天权沉下脸道:“蝼蚁,才会祈求报应。小丫头不识抬举,不给你点儿苦头吃,你还真是不知天高地厚。你爷爷能入赘我凤首山,那是他的荣幸。”
“入赘?!”白得得气得想发疯,“谁稀罕入赘你们什么鬼凤首山啊?我爷爷肯定是不同意的,要不然你们怎么连见都不敢让我见他?以你们凤族这样的小人行径,我爷爷能看得上你们族长才怪!”
“掌嘴。

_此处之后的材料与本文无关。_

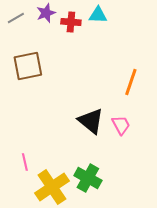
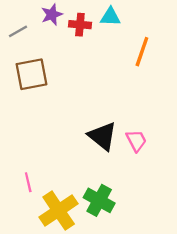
gray line: (16, 18) -> (18, 31), moved
orange line: (131, 82) -> (142, 52), moved

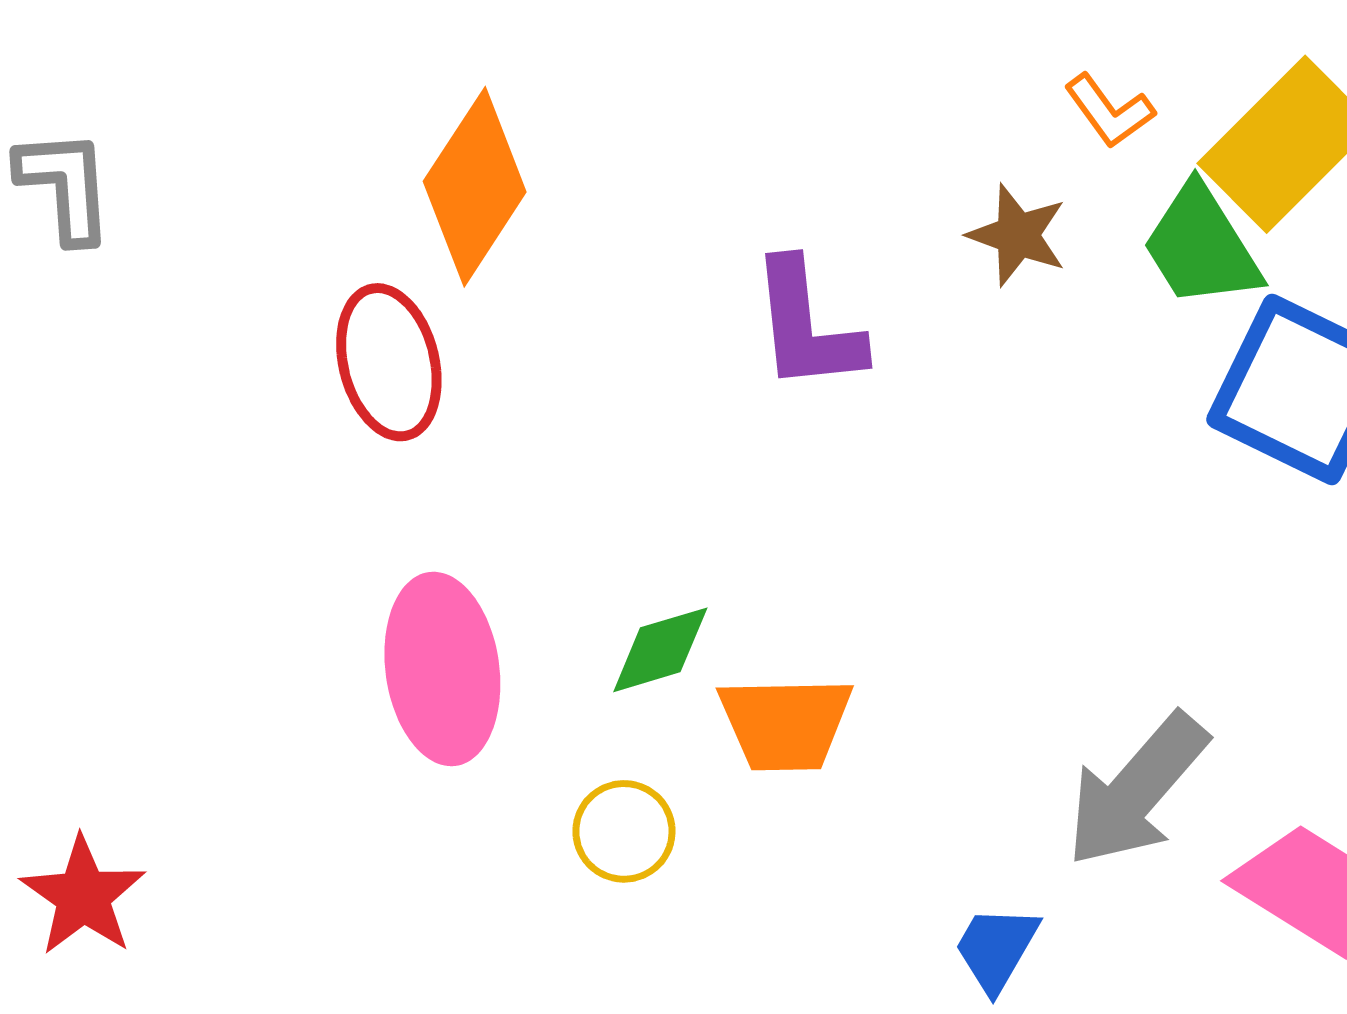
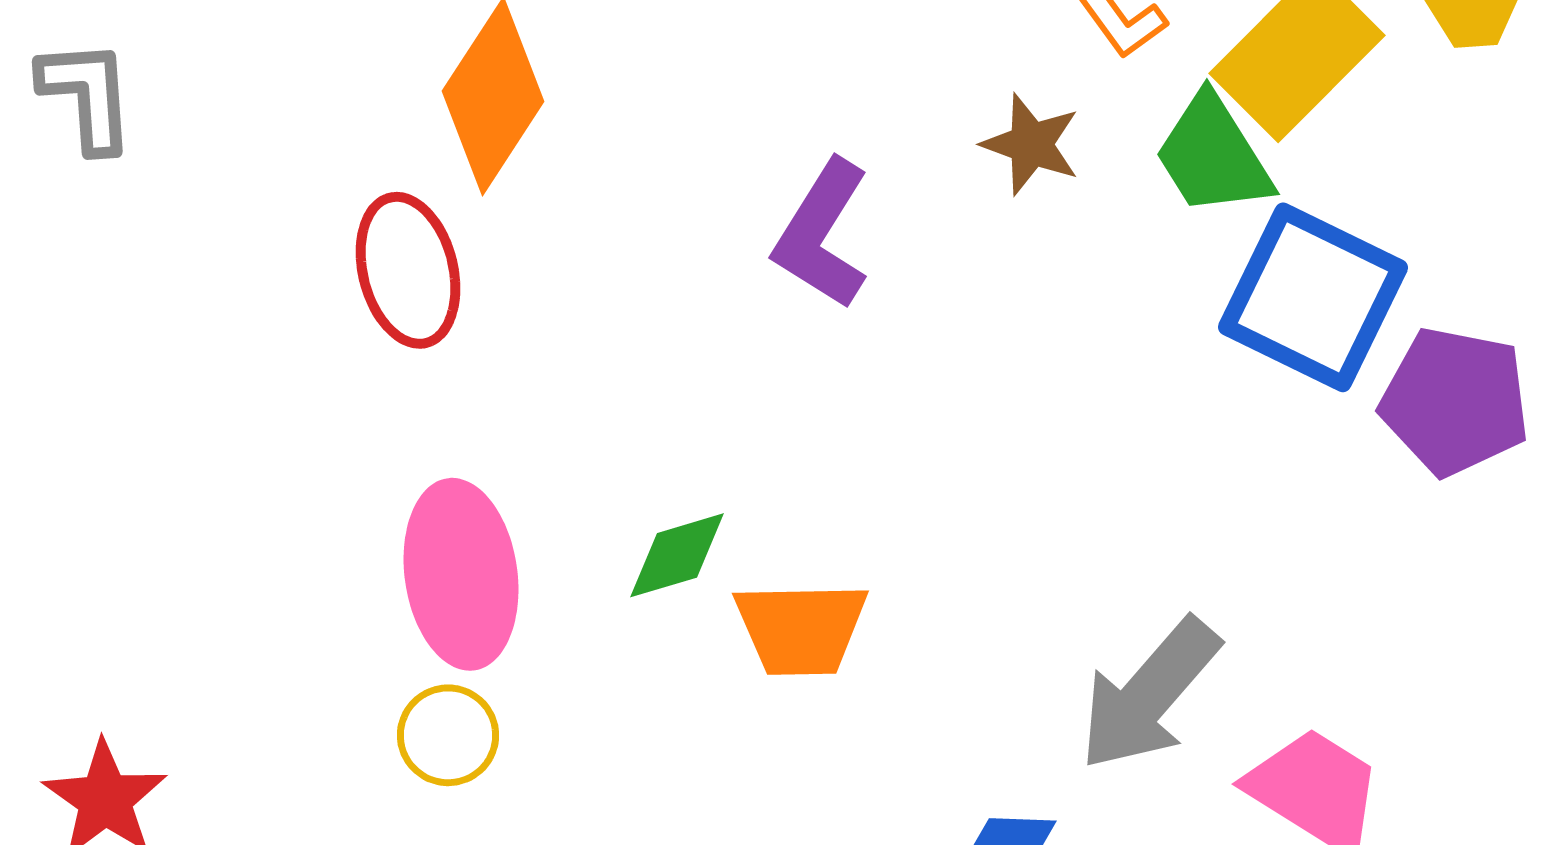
purple L-shape: (807, 326) -> (822, 234), turned 38
yellow circle: (624, 831) -> (448, 735), moved

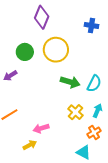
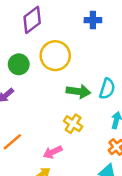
purple diamond: (42, 17) -> (32, 20), turned 40
yellow cross: (75, 112) -> (73, 124), moved

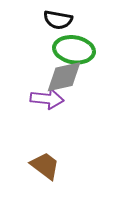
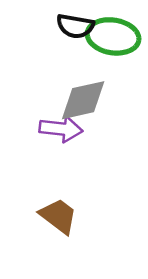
green ellipse: (74, 50) -> (113, 36), moved

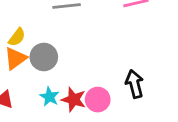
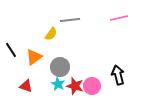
yellow semicircle: (17, 37) -> (51, 34), moved
gray circle: (44, 57) -> (60, 67), moved

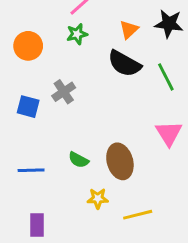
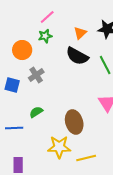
orange circle: (28, 46) -> (22, 50), moved
green semicircle: (78, 160) -> (36, 112), moved, turned 120
yellow star: (98, 198) -> (59, 147), size x1.6

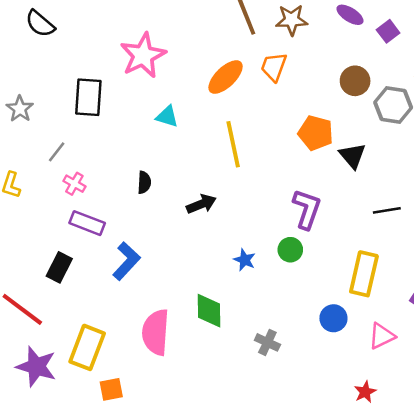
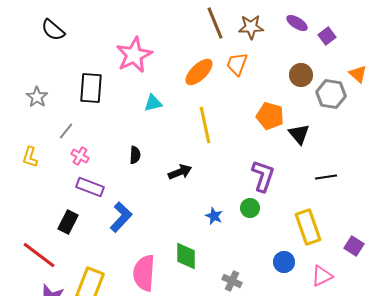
cyan triangle: (167, 116) -> (153, 103), turned -30
yellow rectangle: (364, 274) -> (308, 227), turned -32

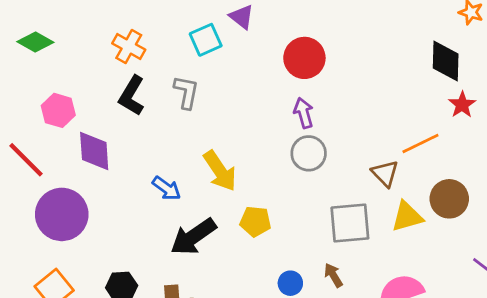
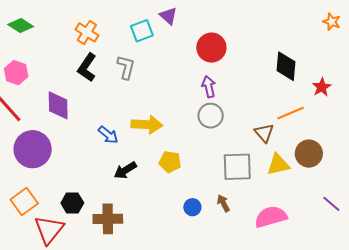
black diamond: (446, 61) -> (286, 66), moved
pink hexagon: (58, 110) -> (16, 73), moved
yellow arrow: (220, 171) -> (147, 125), turned -56
black arrow: (193, 237) -> (125, 170), size x0.7

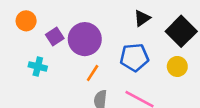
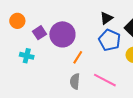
blue pentagon: (134, 57) -> (110, 40), moved, turned 30
orange line: (93, 73) -> (78, 57), moved

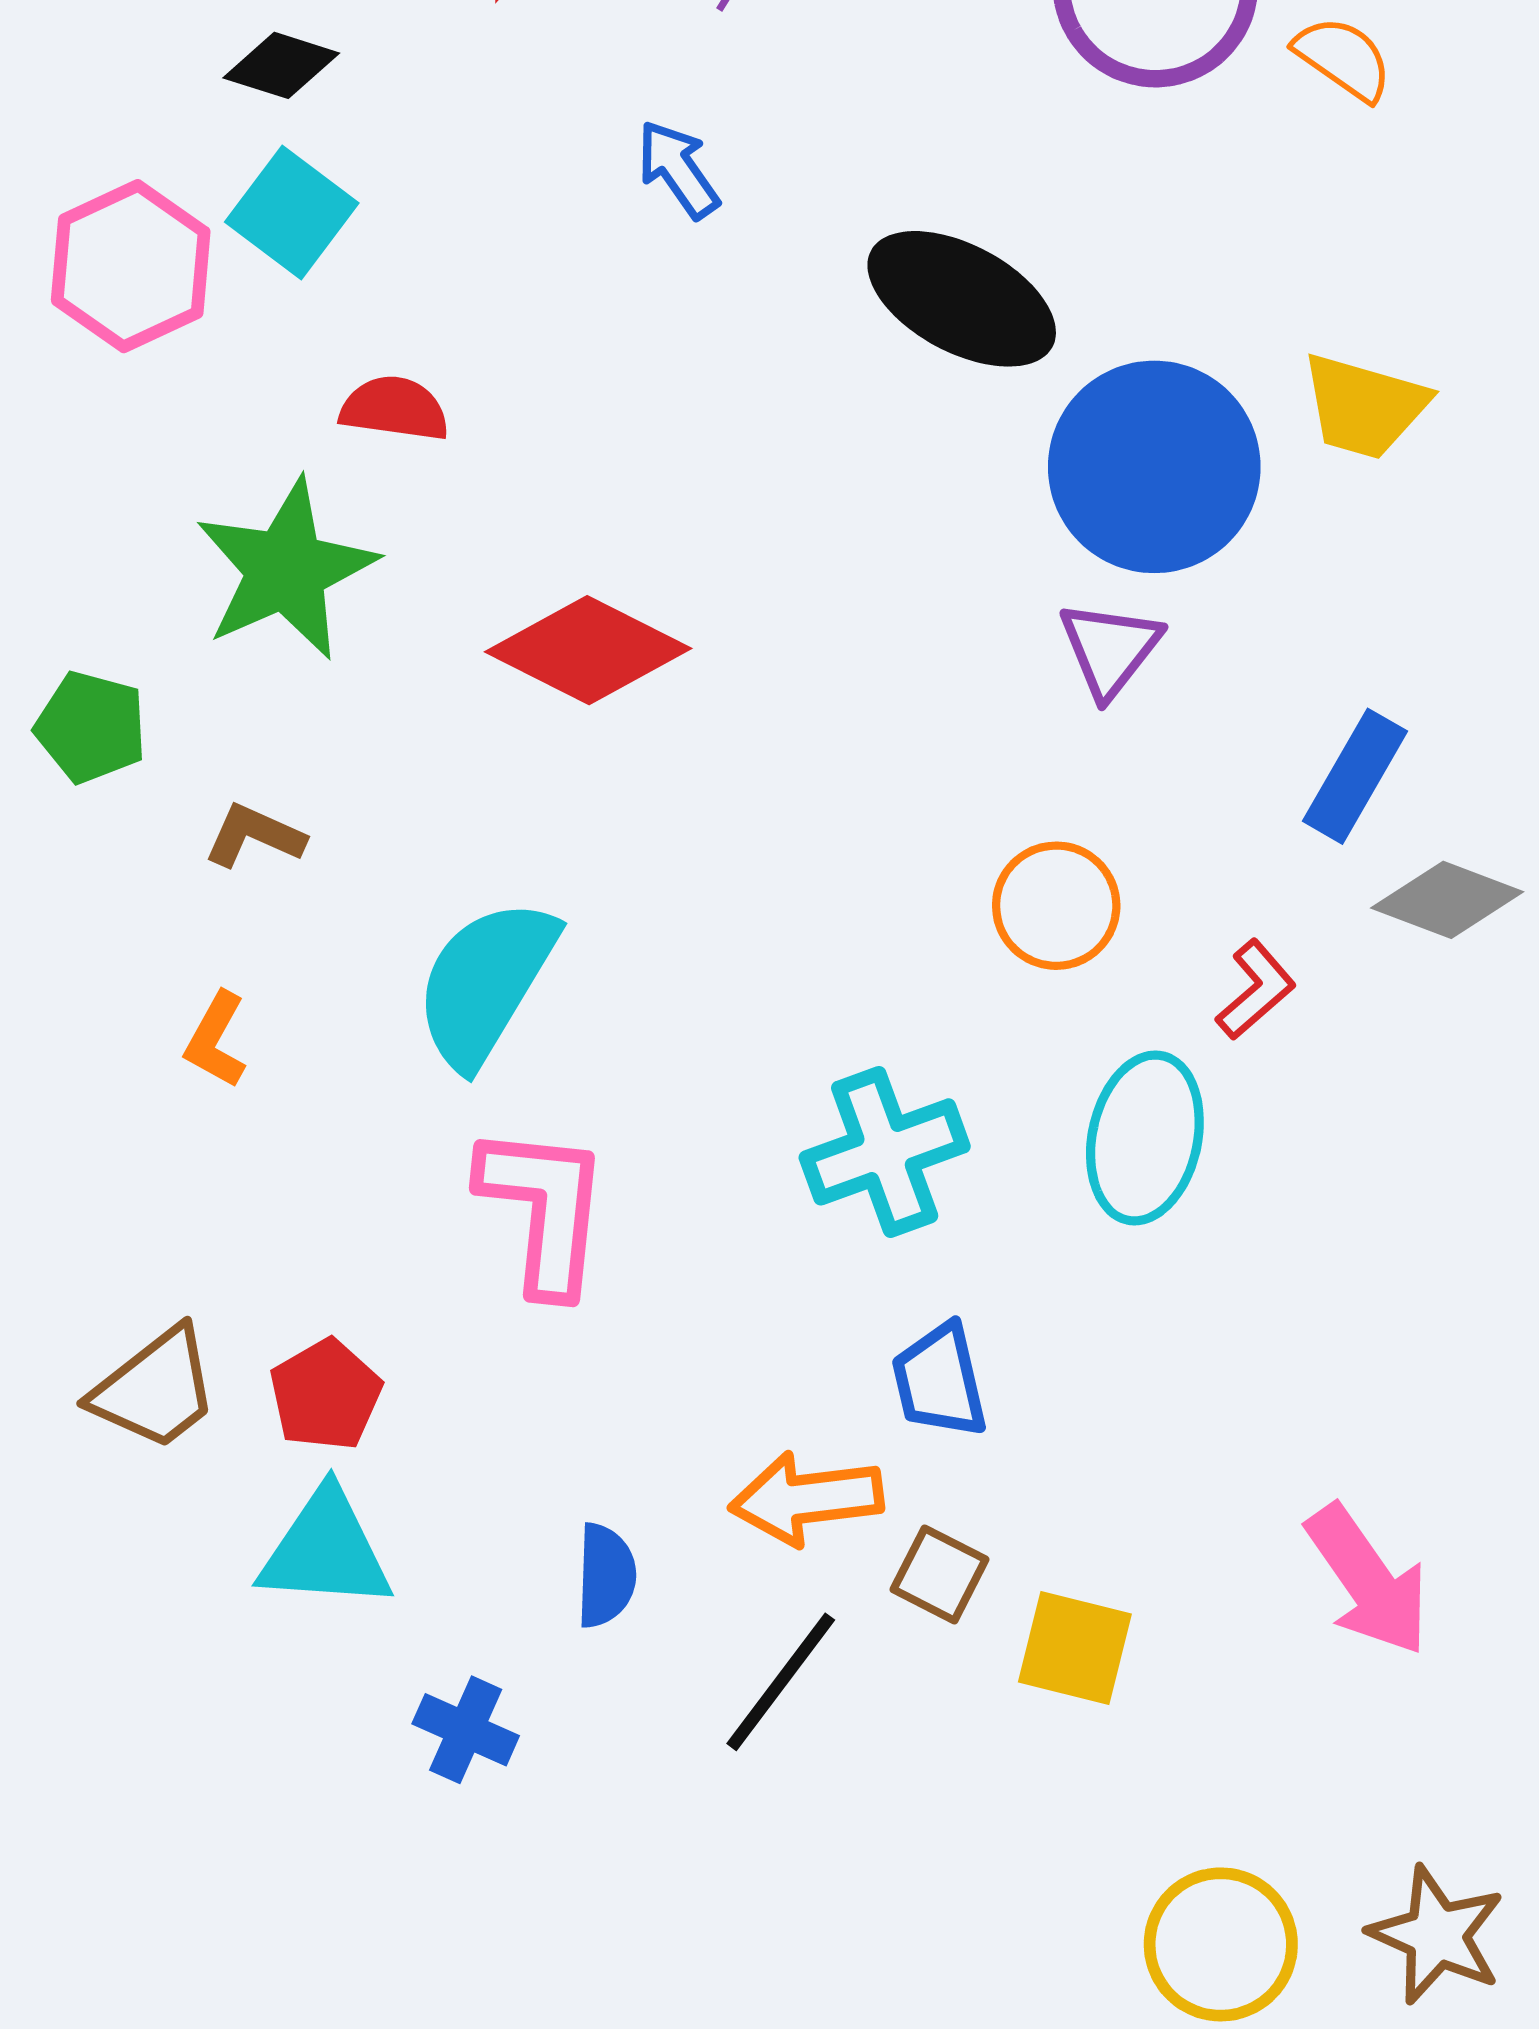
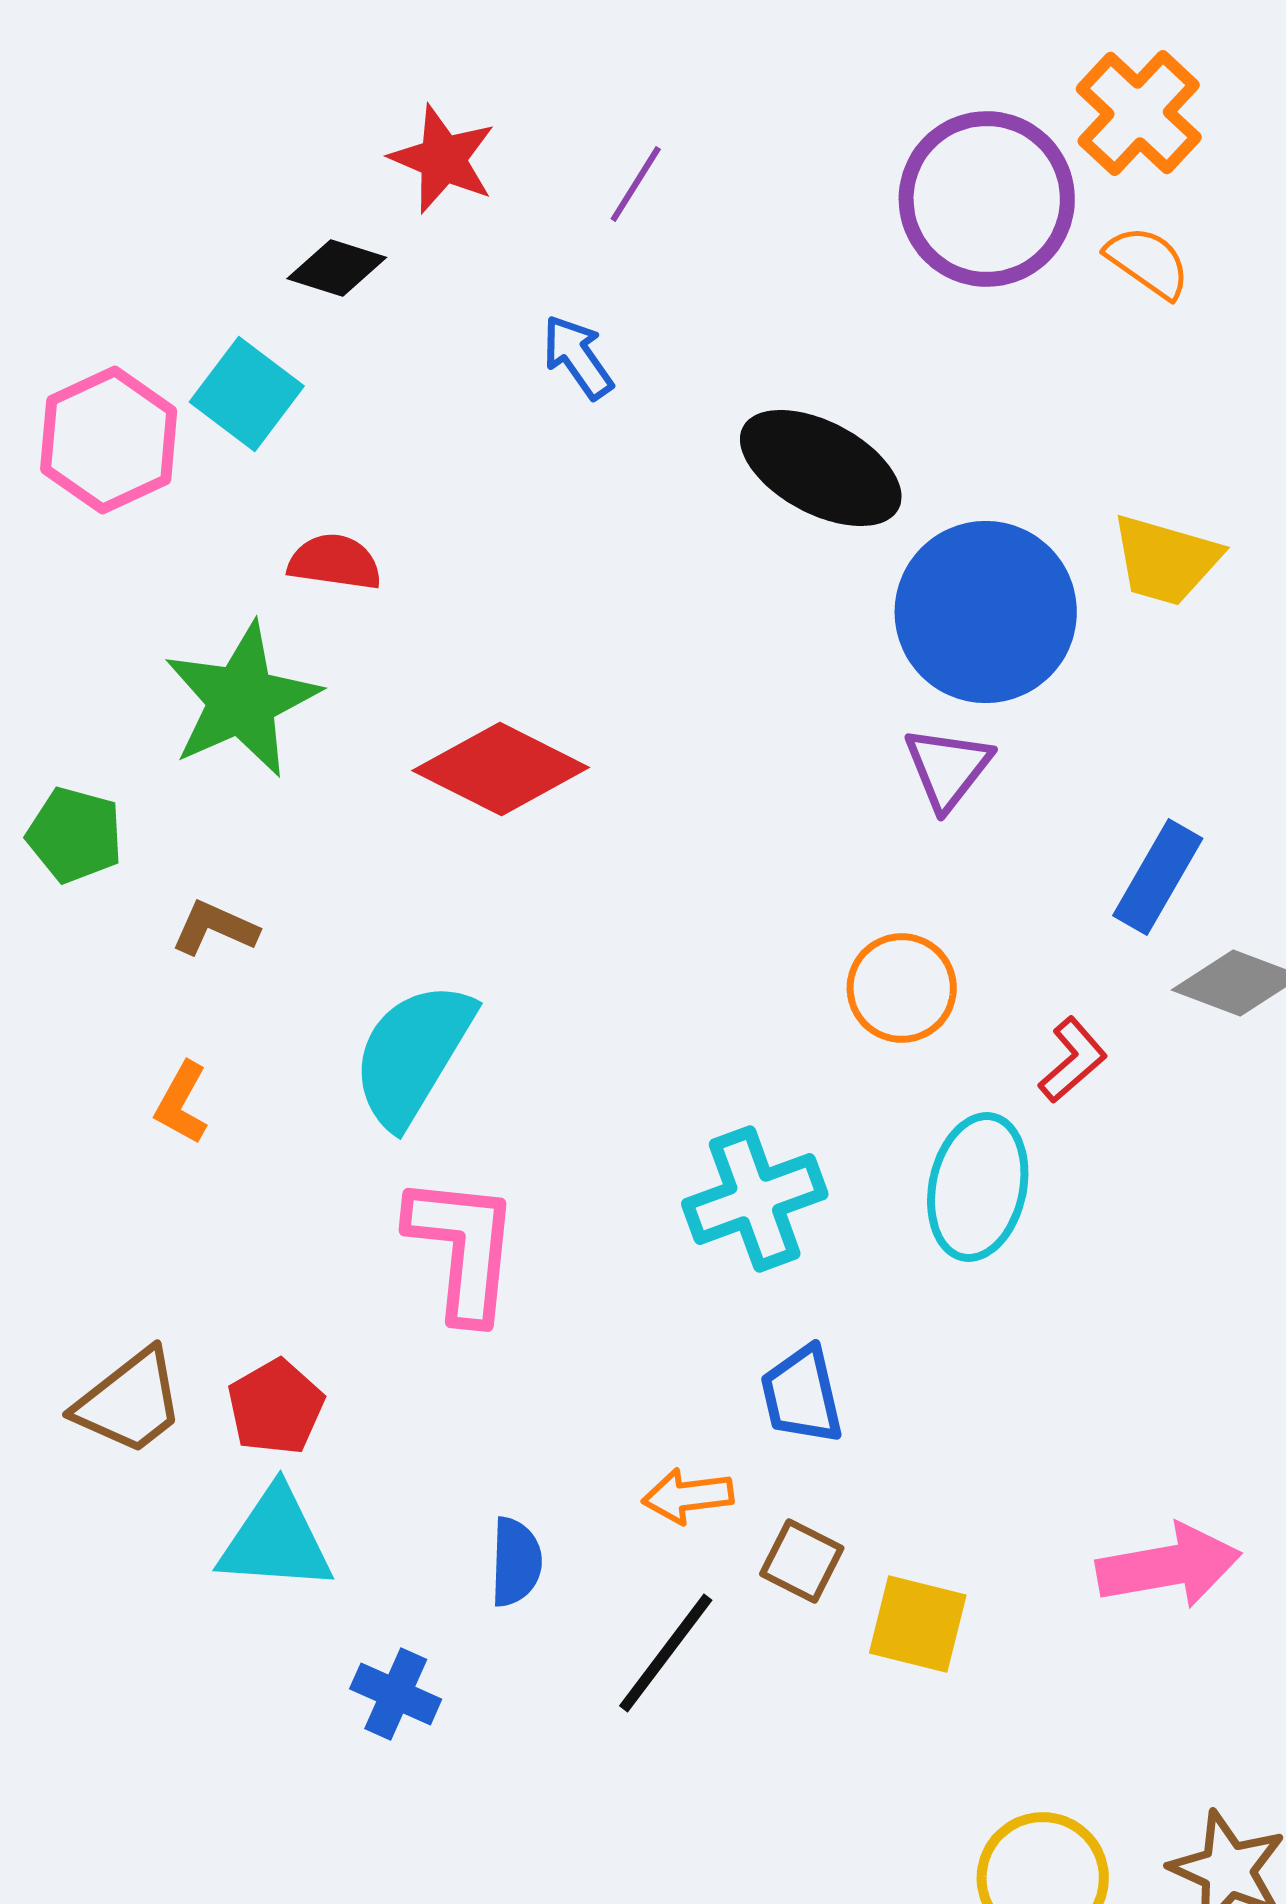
black diamond: (281, 65) -> (337, 268), moved
orange arrow: (806, 1499) -> (688, 1496), size x0.7
pink arrow: (1368, 1580) -> (1169, 1566), turned -65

”一个洪亮的女声从高空传来,仿佛来自天庭一般。
天权身影一闪就到了白得得面前,抬手就扇了下来,若非杜北生挡得快,指不定这一巴掌真就落在了白得得身上。
最后,白得得是一个人灰溜溜下山的。
容舍就等在凤首山下,看见她身后没跟着杜北生,也没说话。两人开始并肩往回走。
眼看快要走回客栈时,白得得终于忍不住了,“你要骂就骂吧,别不说话。”
容舍道:“我为什么要骂你?”
白得得低着头道:“因为我不听你的话,擅自妄为。”
容舍道:“没什么要骂的,那是你爷爷,你要是坐得住,就不是白得得了。”
容舍不骂白得得,白得得就更自责了,开始吸着鼻子擦眼泪,“是我连累了北生,现在北生被凤首山的人给扣住了。”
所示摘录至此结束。